Where before it was like we were taking a trip, now making love became a homecoming. We realized that we were lost in the everyday world. So lost that we didn’t even know it. And when we made love, it was as though we had come a long distance. As though all the days and weeks apart we were traveling, staving off weariness, and at last we had arrived. When we were at home, in each other’s arms, lying in the cool of the basement afterward, it seemed that the world had spun into place around us. It seemed our harmony should be reflected in the order of the house, yard, and town. But when I left, I saw that only the cemetery was in perfect order, as I’d always kept it. Only the dead were at equilibrium.
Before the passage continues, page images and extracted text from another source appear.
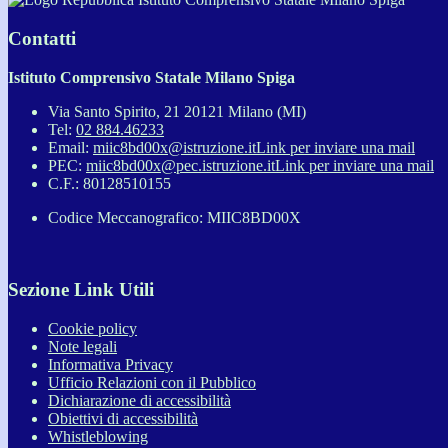
Contatti
Istituto Comprensivo Statale Milano Spiga
Via Santo Spirito, 21 20121 Milano (MI)
Tel:
02 884.46233
Email:
miic8bd00x@istruzione.it
Link per inviare una mail
PEC:
miic8bd00x@pec.istruzione.it
Link per inviare una mail
C.F.: 80128510155
Codice Meccanografico: MIIC8BD00X
Sezione Link Utili
Cookie policy
Note legali
Informativa Privacy
Ufficio Relazioni con il Pubblico
Dichiarazione di accessibilità
Obiettivi di accessibilità
Whistleblowing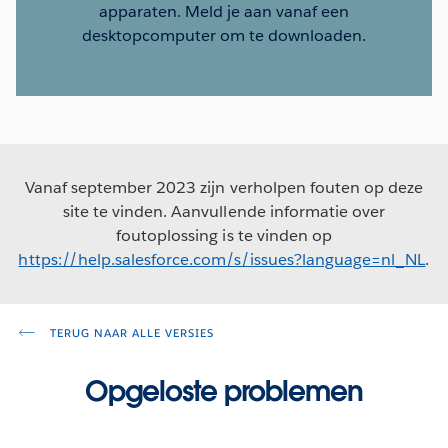
apparaten. Meld je aan vanaf een
desktopcomputer om te downloaden.
Vanaf september 2023 zijn verholpen fouten op deze
site te vinden. Aanvullende informatie over
foutoplossing is te vinden op
https://help.salesforce.com/s/issues?language=nl_NL
.
TERUG NAAR ALLE VERSIES
Opgeloste problemen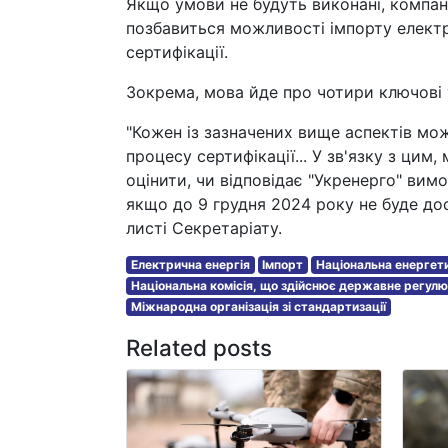
Якщо умови не будуть виконані, компані
позбавиться можливості імпорту елект
сертифікації.
Зокрема, мова йде про чотири ключові
"Кожен із зазначених вище аспектів мо
процесу сертифікації... У зв'язку з ци
оцінити, чи відповідає "Укренерго" вимог
якщо до 9 грудня 2024 року не буде дос
листі Секретаріату.
Електрична енергія
Імпорт
Національна енергет
Національна комісія, що здійснює державне регулю
Міжнародна організація зі стандартизації
Related posts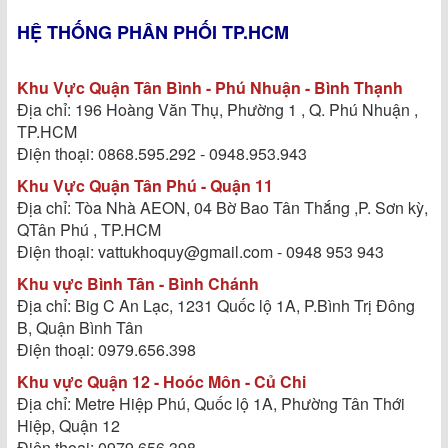
HỆ THỐNG PHÂN PHỐI TP.HCM
Khu Vực Quận Tân Bình - Phú Nhuận - Bình Thạnh
Địa chỉ: 196 Hoàng Văn Thụ, Phường 1 , Q. Phú Nhuận ,
TP.HCM
Điện thoại: 0868.595.292 - 0948.953.943
Khu Vực Quận Tân Phú - Quận 11
Địa chỉ: Tòa Nhà AEON, 04 Bờ Bao Tân Thắng ,P. Sơn kỳ,
QTân Phú , TP.HCM
Điện thoại: vattukhoquy@gmail.com - 0948 953 943
Khu vực Bình Tân - Bình Chánh
Địa chỉ: Big C An Lạc, 1231 Quốc lộ 1A, P.Bình Trị Đông
B, Quận Bình Tân
Điện thoại: 0979.656.398
Khu vực Quận 12 - Hoóc Môn - Củ Chi
Địa chỉ: Metre Hiệp Phú, Quốc lộ 1A, Phường Tân Thới
Hiệp, Quận 12
Điện thoại: 0979 656 398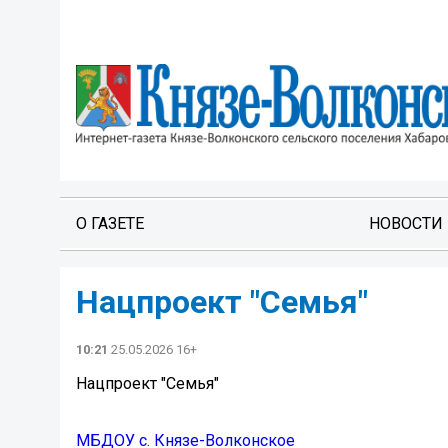
О ГАЗЕТЕ
НОВОСТИ
Нацпроект "Семья"
10:21
25.05.2026 16+
Нацпроект "Семья"
МБДОУ с. Князе-Волконское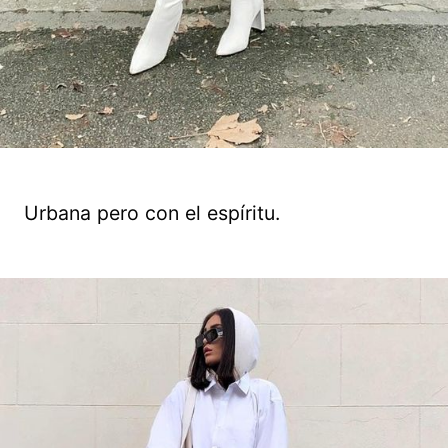
Urbana pero con el espíritu.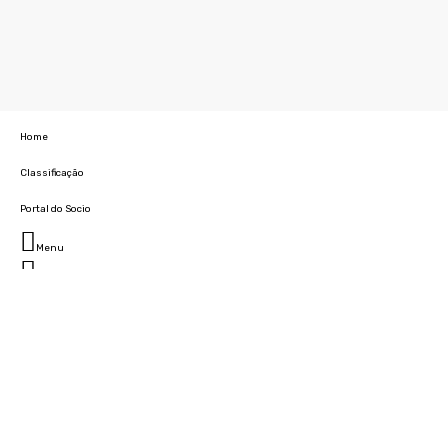
Home
Classificação
Portal do Socio
Menu
Fechar
Home
Clube
História
Marcha
Sede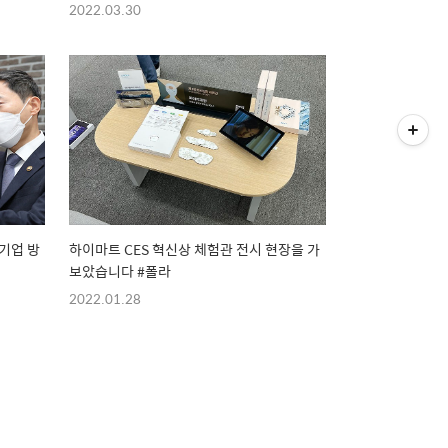
2022.03.30
기업 방
하이마트 CES 혁신상 체험관 전시 현장을 가
보았습니다 #폴라
2022.01.28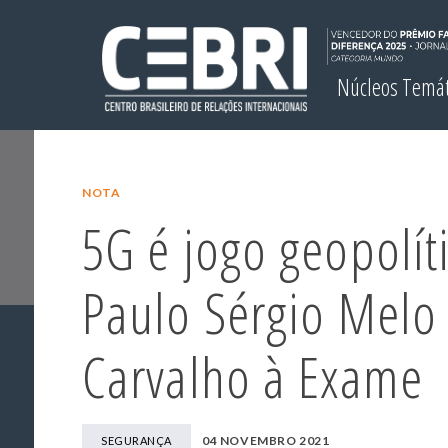
Núcleos Temá
NOTA
5G é jogo geopolíti
Paulo Sérgio Melo
Carvalho à Exame
04 NOVEMBRO 2021
SEGURANÇA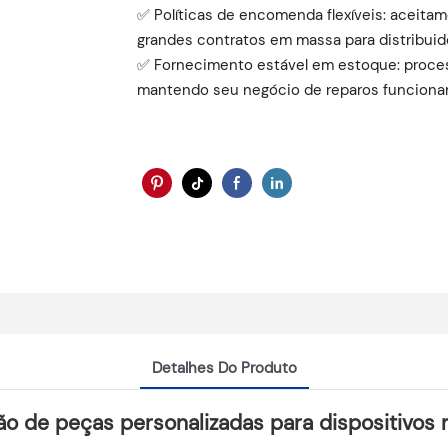
✅ Políticas de encomenda flexíveis: aceit
grandes contratos em massa para distribuid
✅ Fornecimento estável em estoque: proces
mantendo seu negócio de reparos funciona
Detalhes Do Produto
ão de peças personalizadas para dispositivos 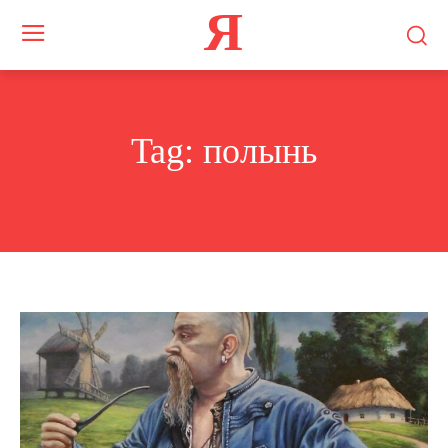
Я
Tag:
полынь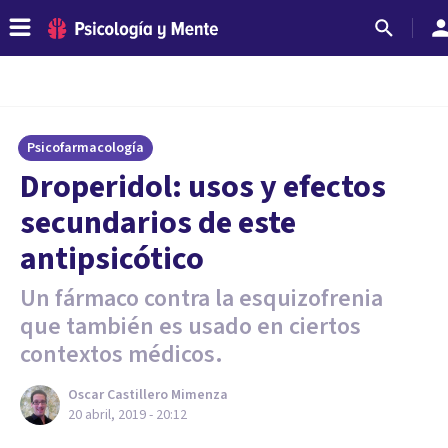
Psicofarmacología
Droperidol: usos y efectos
secundarios de este
antipsicótico
Un fármaco contra la esquizofrenia
que también es usado en ciertos
contextos médicos.
Oscar Castillero Mimenza
20 abril, 2019 - 20:12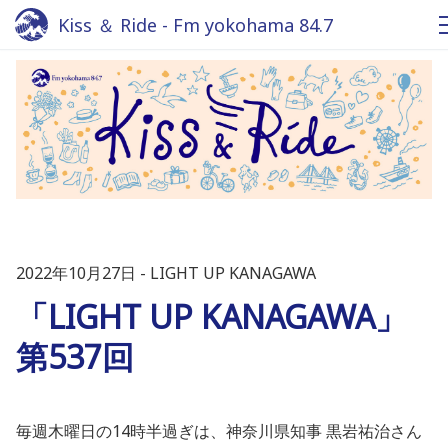
Kiss ＆ Ride - Fm yokohama 84.7
2022年10月27日
LIGHT UP KANAGAWA
「LIGHT UP KANAGAWA」
第537回
毎週木曜日の14時半過ぎは、神奈川県知事 黒岩祐治さん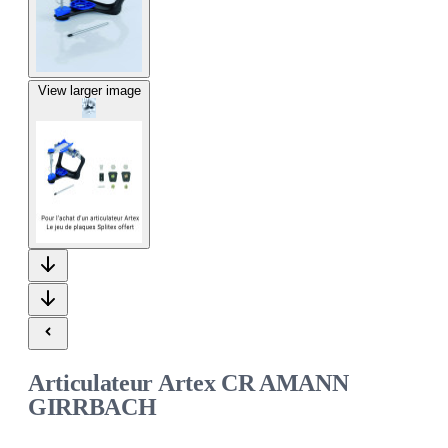
View larger image
Articulateur Artex CR AMANN
GIRRBACH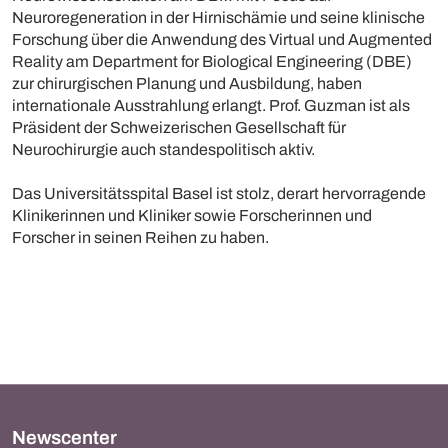
Neuroregeneration in der Hirnischämie und seine klinische
Forschung über die Anwendung des Virtual und Augmented
Reality am Department for Biological Engineering (DBE)
zur chirurgischen Planung und Ausbildung, haben
internationale Ausstrahlung erlangt. Prof. Guzman ist als
Präsident der Schweizerischen Gesellschaft für
Neurochirurgie auch standespolitisch aktiv.
Das Universitätsspital Basel ist stolz, derart hervorragende
Klinikerinnen und Kliniker sowie Forscherinnen und
Forscher in seinen Reihen zu haben.
Newscenter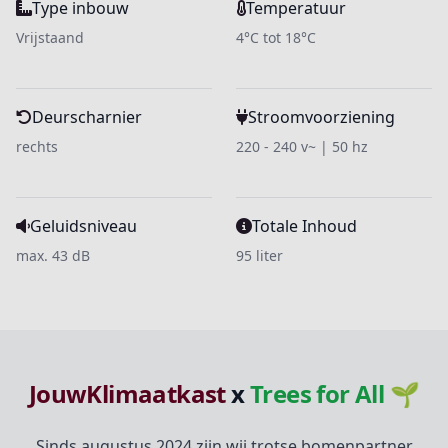
Type inbouw
Temperatuur
Vrijstaand
4°C tot 18°C
Deurscharnier
Stroomvoorziening
rechts
220 - 240 v~ | 50 hz
Geluidsniveau
Totale Inhoud
max. 43 dB
95 liter
JouwKlimaatkast
x
Trees for All 🌱
Sinds augustus 2024 zijn wij trotse bomenpartner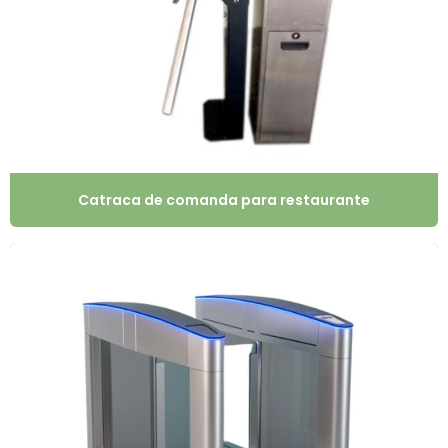
Catraca de comanda para restaurante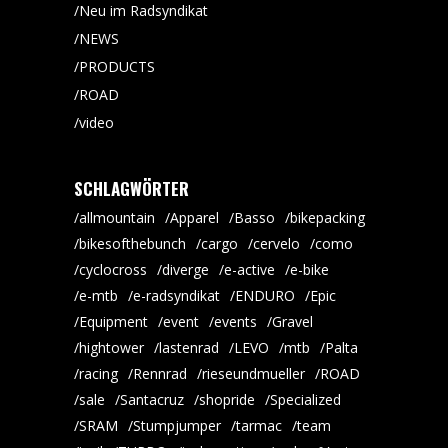
Neu im Radsyndikat
NEWS
PRODUCTS
ROAD
video
SCHLAGWÖRTER
allmountain
Apparel
Basso
bikepacking
bikesofthebunch
cargo
cervelo
como
cyclocross
diverge
e-active
e-bike
e-mtb
e-radsyndikat
ENDURO
Epic
Equipment
event
events
Gravel
hightower
lastenrad
LEVO
mtb
Palta
racing
Rennrad
rieseundmueller
ROAD
sale
Santacruz
shopride
Specialized
SRAM
Stumpjumper
tarmac
team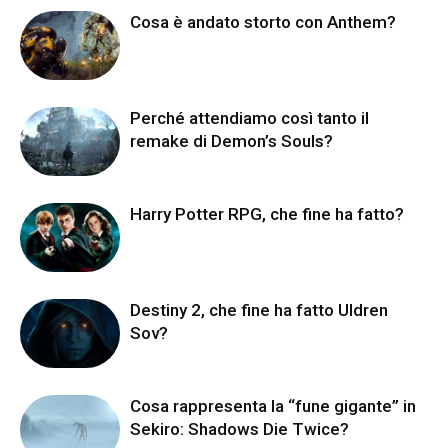
Cosa è andato storto con Anthem?
Perché attendiamo così tanto il
remake di Demon’s Souls?
Harry Potter RPG, che fine ha fatto?
Destiny 2, che fine ha fatto Uldren
Sov?
Cosa rappresenta la “fune gigante” in
Sekiro: Shadows Die Twice?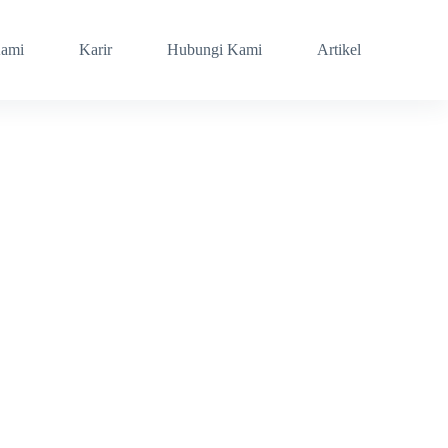
Kami
Karir
Hubungi Kami
Artikel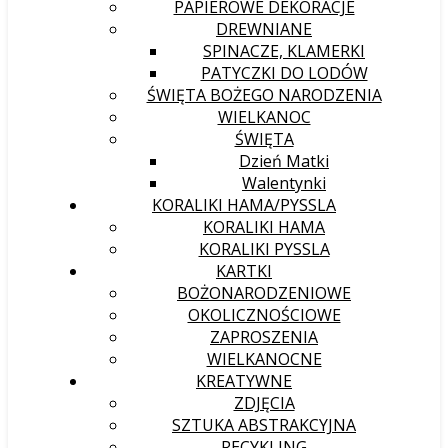
PAPIEROWE DEKORACJE
DREWNIANE
SPINACZE, KLAMERKI
PATYCZKI DO LODÓW
ŚWIĘTA BOŻEGO NARODZENIA
WIELKANOC
ŚWIĘTA
Dzień Matki
Walentynki
KORALIKI HAMA/PYSSLA
KORALIKI HAMA
KORALIKI PYSSLA
KARTKI
BOŻONARODZENIOWE
OKOLICZNOŚCIOWE
ZAPROSZENIA
WIELKANOCNE
KREATYWNE
ZDJĘCIA
SZTUKA ABSTRAKCYJNA
RECYKLING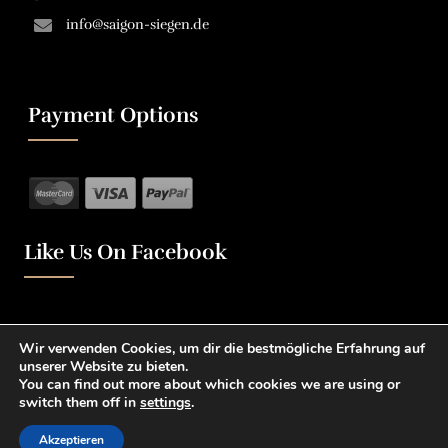
info@saigon-siegen.de
Payment Options
Like Us On Facebook
Wir verwenden Cookies, um dir die bestmögliche Erfahrung auf
unserer Website zu bieten.
You can find out more about which cookies we are using or
switch them off in
settings
.
0
Saigon Siegen @2022 |
|
Impressum
Datenschutz
Akzeptieren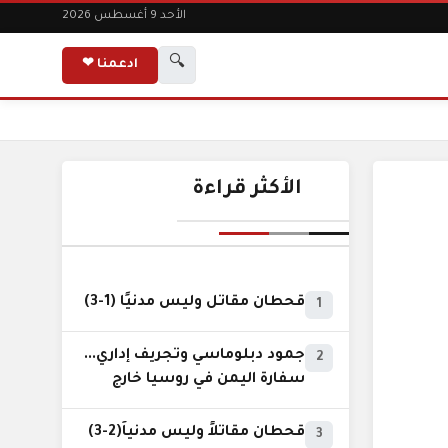
الأحد 9 أغسطس 2026
🔍
ادعمنا ❤
الأكثر قراءة
قحطان مقاتل وليس مدنيًا (1-3)
1
جمود دبلوماسي وتجريف إداري...
2
سفارة اليمن في روسيا خارج
نطاق الخدمة السيادية..!
قحطان مقاتلاً وليس مدنياً(2-3)
3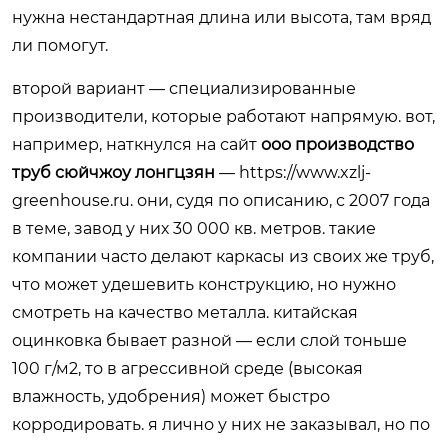
нужна нестандартная длина или высота, там вряд
ли помогут.
второй вариант — специализированные
производители, которые работают напрямую. вот,
например, наткнулся на сайт
ооо производство
труб сюйчжоу лонгцзян
—
https://www.xzlj-
greenhouse.ru
. они, судя по описанию, с 2007 года
в теме, завод у них 30 000 кв. метров. такие
компании часто делают каркасы из своих же труб,
что может удешевить конструкцию, но нужно
смотреть на качество металла. китайская
оцинковка бывает разной — если слой тоньше
100 г/м2, то в агрессивной среде (высокая
влажность, удобрения) может быстро
корродировать. я лично у них не заказывал, но по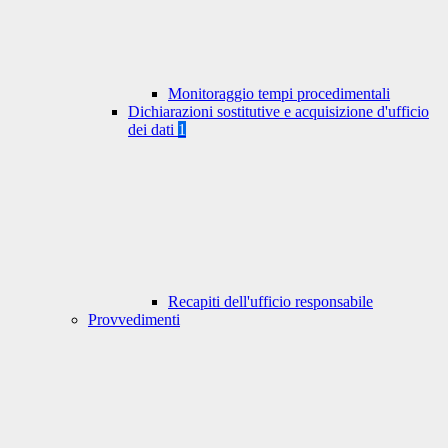
Monitoraggio tempi procedimentali
Dichiarazioni sostitutive e acquisizione d'ufficio
dei dati
1
Recapiti dell'ufficio responsabile
Provvedimenti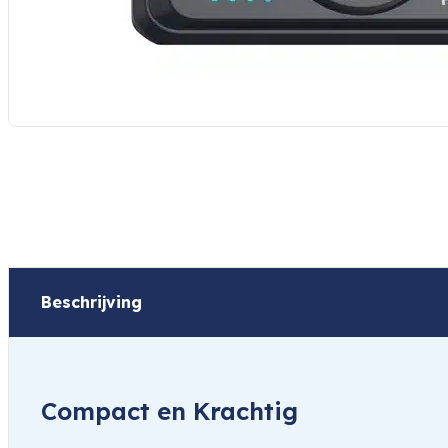
Beschrijving
Compact en Krachtig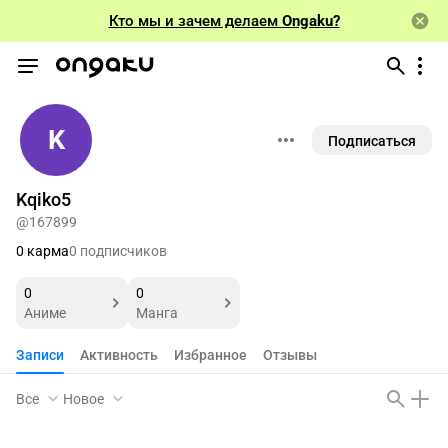
Кто мы и зачем делаем
Ongaku?
K
Подписаться
Kqiko5
@167899
0 карма
0 подписчиков
0
0
Аниме
Манга
Записи
Активность
Избранное
Отзывы
Все
Новое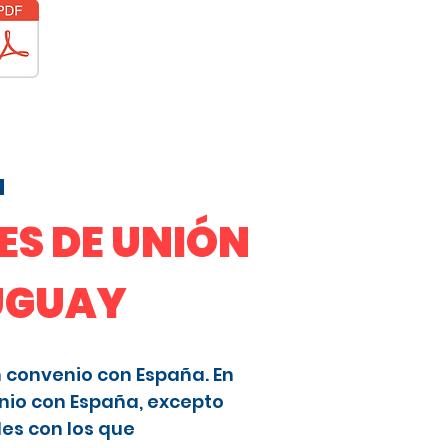
a
S DE UNIÓN
RUGUAY
n convenio con España. En
nio con España, excepto
les con los que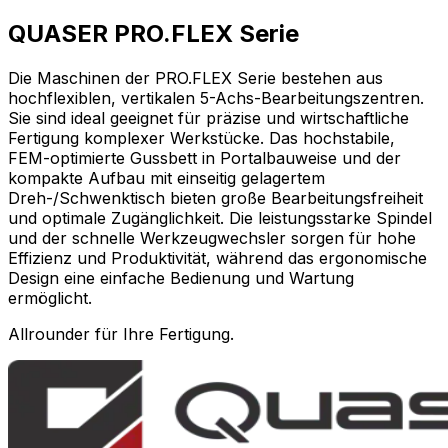
QUASER PRO.FLEX Serie
Die Maschinen der PRO.FLEX Serie bestehen aus
hochflexiblen, vertikalen 5-Achs-Bearbeitungszentren.
Sie sind ideal geeignet für präzise und wirtschaftliche
Fertigung komplexer Werkstücke. Das hochstabile,
FEM-optimierte Gussbett in Portalbauweise und der
kompakte Aufbau mit einseitig gelagertem
Dreh-/Schwenktisch bieten große Bearbeitungsfreiheit
und optimale Zugänglichkeit. Die leistungsstarke Spindel
und der schnelle Werkzeugwechsler sorgen für hohe
Effizienz und Produktivität, während das ergonomische
Design eine einfache Bedienung und Wartung
ermöglicht.
Allrounder für Ihre Fertigung.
As I walked home, I thought about C.’s skin, the tiny freckles, and the scent of dish soap on her hands, the sardine oil, the white bread, the animal closeness when she opened her legs. I was used to the smothered emptiness, the sick longing I went through every time we parted. It would smooth out, it would even out, over the weeks. The universe is transformation. But for us, nothing changed.

THE MOMENT I walked in the door, I knew that something was different. Something had happened—to Mother. The silence was peculiar. The suspension. As if we were playing some game where she was waiting to be found. I walked through each room, calling for her. As I’ve said, the house was wonderfully built, and large. At last I saw that she was crumpled at the foot of the basement stairs. The lights were off. She’d stumbled, or, more likely, thrown herself down on purpose. She moaned a bit and I grabbed the phone and called the ambulance. Then I crouched next to her, squeezing and straightening out each limb, checking for breaks.

No, she didn’t have a broken limb. But she was as brittle as dried sticks, and the fall had jolted her mentally. She went in and out of what was real. Because she was in good health, she might live years, I was told, or only hours, as she was anxious and ready to die. No one could tell me much over the days she was in the hospital, so I finally made the call. I decided it was time to sell the house and put her in a safe place where she could talk to other old people and live easier, where she could perhaps improve.

“It’s all right,” I said. Her eyes were empty and her pupils had dilated until it seemed I was staring into the blackness of her mind.

I called the real estate agent from the hospital, and made arrangements for Mother to enter the Pluto Nursing Home. There was a double room available, and we got on the waiting list for a single. The van from the home came to the hospital, and I rode along with a brown leather suitcase of her things. That suitcase had belonged to my father, and I remembered her packing it for his trips to Bismarck. All the way to the retirement home, she would not speak. As we were settling her into her room, she suddenly barked, “This is not what I had in mind!”

She was terribly frail. If I’d brought her home, I was sure she would succeed in killing herself and maybe, even at the home, she would starve herself anyway. She looked at the tray of pudding with contempt. Sipped a little coffee and said, again, “I tell you, this is not what I had in mind.”

It was surprising how quickly she got used to the place. Over the next couple of months, she made a friend of her roommate and began to join the others playing cards and sharing shows she always liked to watch on television. She even gained a few pounds, and got her hair done and a manicure from the stylist who donated her time every week. I had to say that Mother looked good, that the decision was right. I had forgotten how social she was before her decline. Only, the house was not selling and I had already dropped the price.

“Nobody with the income level that we need is moving here,” said the agent. “And the doctors, lawyers, and so on, they all build new at the edge of town.”